Sense and Nonsense About Biometrics

Apple’s Touch ID fingerprint scanner seems to have fueled an important but ill-informed and ultimately nonsensical debate about biometrics and privacy. The latest example is this muddled editorial in the Sept. 22 New York Times.

Fingerprint photoThe Times editorial, and a great deal of other discussion of the issue, errs in confusing two completely different uses of biometric data: authentication and identification.

The iPhone uses fingerprints for authentication. It scans your finger an checks if it matches previously recorded data (read this for a deep dive into how the  process works and why it is secure.) You can record up to five prints. If you want one of them to be your cat’s paw, fine. You can give your cat access access to your iPhone. The phone does not care who the print actually belongs to, just that it matches.

This is what authentication is about. You attempt to access a system claiming to be Mr. X. The system confirms that this is the same person (or cat) who previously  claimed to be Mr. X. It offers no warranty whatever that the person claiming to be Mr. X is Mr. X or, indeed, that Mr. X exists.

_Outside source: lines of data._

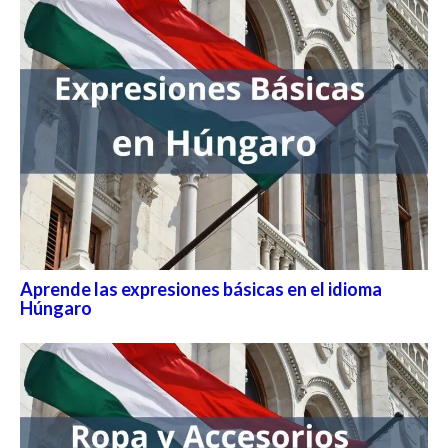
Aprende las expresiones básicas en el idioma
Húngaro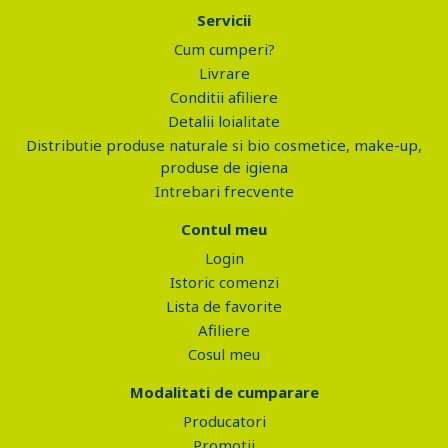
Servicii
Cum cumperi?
Livrare
Conditii afiliere
Detalii loialitate
Distributie produse naturale si bio cosmetice, make-up,
produse de igiena
Intrebari frecvente
Contul meu
Login
Istoric comenzi
Lista de favorite
Afiliere
Cosul meu
Modalitati de cumparare
Producatori
Promotii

Authentication is relatively easy. It is still non-deterministic and, like any other statistical process, subject to both false positives (accepting a print it should reject) and false negatives (rejecting a print it should accept.) But a properly designed system with a good sensor, like Apple’s, can keep the rates of both types of error very small. And as long as the biometric data is stored locally and securely, as Apple maintains is the case with Touch ID,  there is no real privacy issue. In fact, biometric authentication can increase privacy by reducing identify theft.

Identification is what happens when the police find a fingerprint at a crime scene. The FBI lab must compare this unknown print to millions of known prints in its database in search of a match. The likelihood of both false positives and false negatives is much higher than in the authentication case and the quality of any match–the probability that it is not a false positive–may be low. (Good defense lawyers know how to challenge expert witnesses on the quality of fingerprint matches.)

Fingerprint matching is at least backed by decades of experience and a fair amount of science. Other forms of biometric identification, such as face recognition in  crowds, is far more problematical. As Adam Harvey pointed out in an Ignite talk at the Privacy, Identity, Innovation conference in Seattle last week, the current state of technology makes it all but impossible to capture useful biometric data without the cooperation of the target. You have to touch something, hold still for iris scanning, or at least look squarely into a camera with you face unobscured. At best, the data we collect from tens of thousands of surveillance cameras is good only for after-the-fact identification of suspects.

But the technology for on-the-fly biometric data capture is only going to get better. This, not Apple’s fingerprint scanner, is what poses the real threat to privacy and where the debate ought to focus.